Ytamo album makes the case for 2016 being the year of optimistic music

Cindy Hernandez/Staff Writer

Ytamo’s album “MI WO” is an ambitious album for what it blatantly attempts and succeeds at beautifully. By turning electronic music into a venue for the organic, the natural, and seasonal, Japanese musician Ytamo propels the sounds of the fake as living cohesively, like clockwork, but without unnecessary optimism.

In short, the normalcy of the samples used elevates Ytamo’s approach to plunderphonics as the natural order of the world, not the kind of interesting juxtaposition we originally attempt to ascribe to it.

We begin on Ytamo’s journey with ‘Hamon,’ beginning with the sounds of lullabies played by toy instruments and the distant high notes of an opera singer as water drops against a Edo-period Japanese percussion style. Trumpets come in, perhaps announcing the arrival of something greater. Kind of like Gershwin’s ‘Rhapsody in Blue’ that mimics through jazz the insanity of industrial sounds against a bustling city, the second track “Autopoiesis,” employs the sounds of machinery, car alarms, and printers failing into a harmonious byproduct of the sounds around us everyday.

A dreamy, emotional saxophone and Ytamo’s ethereal singing, reminiscent of early Grimes from her first album, “Geidi Primes,” along with a strong percussion that sounds like deep house, dancehall than plunderphonics mess firmly sets Ytamo’s inspirations as reflective, yet highly enjoyable.

On ‘Colorful Waves,’ we have a playfulness reminiscent to Japanese pop origins. The listener gets a vibe like Shibuya-kei and city pop, especially with its mid-century lounge aesthetic. The cutesy synth keyboard makes a position for the optimism this album so greatly champions.

That cuteness extends itself into the more Moog synth heavy ‘Human Ocean,’ the lead single off of “MI WO.” On this central track, synth and classical piano battle against the sounds of nature and Ytamo’s adorable vocal stylings and cement a playful rivalry in the instruments used on this album, almost becoming a metafictional look at what it means to make an album so multifaceted in 2016.

On ‘Hen,’ soft meows and little bleeps and bloops glitch together against maracas for a harmonious view of domesticity with a pet, like the official soundtrack to “Nintendogs+Cats.” It’s insane that something this vaguely chiptunes related can sound so mature, but it shows the extent that Ytamo has used these sounds to fabricate optimism into elegance, not joyous manic laughter. On ‘You Me,’ we find Ytamo singing, welcoming us into the comfort of her constructed universe by her ethereal, sing songy repetition of “hajimemashite,” which is a phrase to welcome newcomers in Japanese.

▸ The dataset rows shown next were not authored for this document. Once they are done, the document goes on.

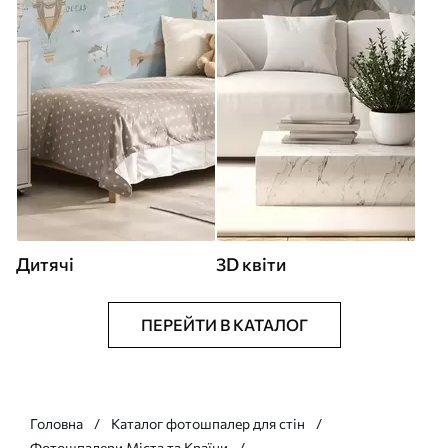
Дитячі
3D квіти
ПЕРЕЙТИ В КАТАЛОГ
Головна
Каталог фотошпалер для стін
Фотошпалери Міста та Країни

My favorite track is ‘100 Birds.’ It uses one of the most universal symbols of the natural world as a place that perhaps isn’t so chaotic after all; birds replicating their flight and pitter patter of webbed talons through an electric wind chime and a playful drumming that sounds like patty cake. It’s the perfect soundtrack to watch 100 birds fly overhead on Mt.Fuji perhaps.  On the final track, ‘Sensational Area,’ we get a full scope of Ytamo’s vision, finally culminating in an end to traditional instrumentation, but with the most melodic, classical musical styling of any song before hand, like the climax of pleasure and joy at the end of Bjork’s “Vespertine” with the track ‘Unision.’ Bjork asks a lover to “unite, tonight” and on “Sensational Area,” Ytamo asks us to unite to the idea that the future isn’t so scary after all, with sunshine as opposed to snowy winters.